Filter the listing below, copying every line in which the word "동작설명" appears.

Provided information Block Start

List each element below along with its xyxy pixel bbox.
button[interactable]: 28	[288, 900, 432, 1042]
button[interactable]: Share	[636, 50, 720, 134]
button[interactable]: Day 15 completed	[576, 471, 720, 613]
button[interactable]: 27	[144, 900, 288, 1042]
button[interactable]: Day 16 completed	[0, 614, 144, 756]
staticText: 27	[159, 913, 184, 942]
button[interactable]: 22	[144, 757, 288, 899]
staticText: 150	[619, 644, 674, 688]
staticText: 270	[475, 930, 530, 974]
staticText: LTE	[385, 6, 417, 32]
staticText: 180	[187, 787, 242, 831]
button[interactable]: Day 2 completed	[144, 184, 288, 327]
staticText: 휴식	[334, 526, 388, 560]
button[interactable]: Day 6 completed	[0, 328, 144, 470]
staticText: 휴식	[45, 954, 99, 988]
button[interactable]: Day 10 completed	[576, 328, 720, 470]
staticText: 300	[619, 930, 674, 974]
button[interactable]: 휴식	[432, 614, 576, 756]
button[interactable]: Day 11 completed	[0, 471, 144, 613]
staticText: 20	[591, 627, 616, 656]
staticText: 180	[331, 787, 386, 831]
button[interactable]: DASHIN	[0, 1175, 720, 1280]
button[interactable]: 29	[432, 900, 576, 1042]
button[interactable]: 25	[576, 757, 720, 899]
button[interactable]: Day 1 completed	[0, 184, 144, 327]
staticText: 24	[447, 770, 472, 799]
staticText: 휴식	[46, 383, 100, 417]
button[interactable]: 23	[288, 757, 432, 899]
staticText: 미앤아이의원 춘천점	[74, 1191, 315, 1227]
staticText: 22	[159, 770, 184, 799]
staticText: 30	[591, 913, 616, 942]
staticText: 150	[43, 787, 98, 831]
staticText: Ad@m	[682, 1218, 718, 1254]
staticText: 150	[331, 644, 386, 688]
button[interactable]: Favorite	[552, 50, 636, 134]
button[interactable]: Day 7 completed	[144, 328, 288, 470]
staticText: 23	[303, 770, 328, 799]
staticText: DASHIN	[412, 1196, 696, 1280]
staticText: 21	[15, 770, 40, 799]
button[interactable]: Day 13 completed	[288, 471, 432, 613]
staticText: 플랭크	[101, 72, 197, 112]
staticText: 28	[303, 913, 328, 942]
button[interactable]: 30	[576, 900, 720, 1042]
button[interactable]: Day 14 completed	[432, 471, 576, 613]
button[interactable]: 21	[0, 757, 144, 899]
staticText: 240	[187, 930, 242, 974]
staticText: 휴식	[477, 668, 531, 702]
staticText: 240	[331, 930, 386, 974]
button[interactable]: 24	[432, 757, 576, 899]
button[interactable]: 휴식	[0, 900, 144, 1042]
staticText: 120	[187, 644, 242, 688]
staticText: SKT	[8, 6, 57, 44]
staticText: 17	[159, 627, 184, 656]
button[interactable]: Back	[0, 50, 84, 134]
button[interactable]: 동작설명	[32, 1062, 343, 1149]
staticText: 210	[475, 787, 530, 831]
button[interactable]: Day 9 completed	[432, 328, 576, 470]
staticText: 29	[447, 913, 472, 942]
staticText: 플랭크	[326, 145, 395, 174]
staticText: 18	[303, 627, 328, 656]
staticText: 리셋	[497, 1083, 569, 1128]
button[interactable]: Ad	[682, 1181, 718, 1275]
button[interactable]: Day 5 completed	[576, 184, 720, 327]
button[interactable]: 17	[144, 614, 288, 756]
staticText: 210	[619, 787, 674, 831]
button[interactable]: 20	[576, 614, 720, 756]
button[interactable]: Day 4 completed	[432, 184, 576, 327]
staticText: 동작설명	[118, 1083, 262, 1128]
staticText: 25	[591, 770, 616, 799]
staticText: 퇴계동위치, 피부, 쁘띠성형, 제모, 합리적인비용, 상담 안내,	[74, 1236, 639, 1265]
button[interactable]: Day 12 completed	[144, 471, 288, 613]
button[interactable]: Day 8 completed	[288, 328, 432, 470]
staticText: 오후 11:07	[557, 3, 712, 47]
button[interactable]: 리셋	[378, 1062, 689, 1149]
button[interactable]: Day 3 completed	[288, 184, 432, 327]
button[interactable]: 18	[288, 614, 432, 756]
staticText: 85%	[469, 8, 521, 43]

Provided information Block End

= Your solution =
button[interactable]: 동작설명	[32, 1062, 343, 1149]
staticText: 동작설명	[118, 1083, 262, 1128]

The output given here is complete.